On June 28, staff arrived to find a pool of water at the vestibule outside its administration office.
"It was an awful mess," said Karen Seaboyer, manager of communications with the choir. "Water was chest high. It was over four feet high and everything was submerged except for the top shelves of our big units."
The Vancouver Chamber Choir was formed in 1971 and has called the Hodson Manor home since 1982.
Seaboyer said the flooding destroyed countless pieces of music and archives.
"Lots of paper files because we weren't digital in 1971," she said. "We had thousands and thousands of music scores here -- many of them are irreplaceable. They have come from Canadian composers who have not had them published; these were original manuscripts and these are our greatest loss at this point."

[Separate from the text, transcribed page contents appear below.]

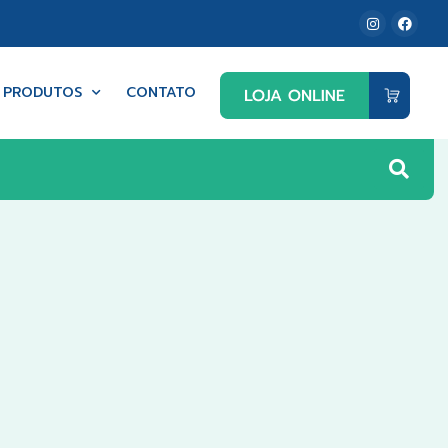
PRODUTOS
CONTATO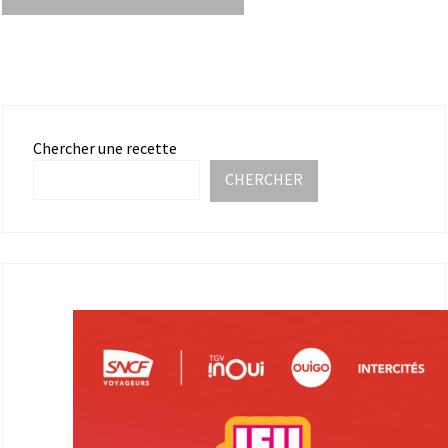
Chercher une recette
CHERCHER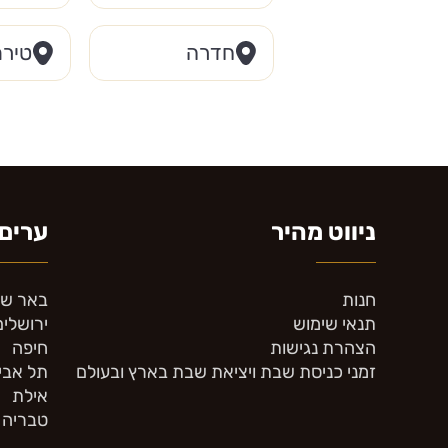
חדרה
טירת
ניווט מהיר
ערים 
חנות
באר ש
תנאי שימוש
ירושלים
הצהרת נגישות
חיפה
זמני כניסת שבת ויציאת שבת בארץ ובעולם
תל אבי
אילת
טבריה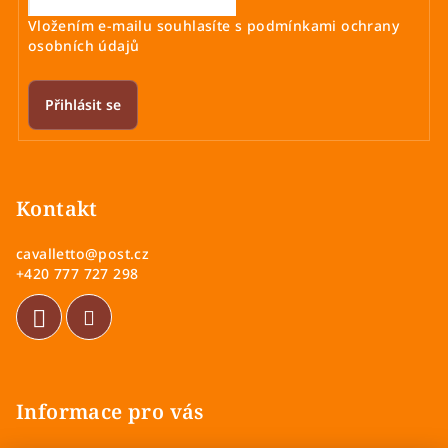
Vložením e-mailu souhlasíte s
podmínkami ochrany
osobních údajů
Přihlásit se
Z
á
p
Kontakt
a
cavalletto
@
post.cz
t
+420 777 727 298
í
Informace pro vás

The Hodson Manor is a city-owned heritage building, which was originally built in 1894.
The Vancouver Choir Chamber was told by the city that the flooding was caused by a fire main break. The pipe supplies water to the building's sprinkler system.
The staff has spent the past several days removing items from the basement.
"We are hoping that some things can be salvaged, even in some form. But this is a terrible loss to us," Seaboyer said.
She said after the clean up is complete, the building will be assessed and they will work with their insurance company.
She thanks those in the arts and music communities for their "outpouring of support," which has given them strength during this challenging time.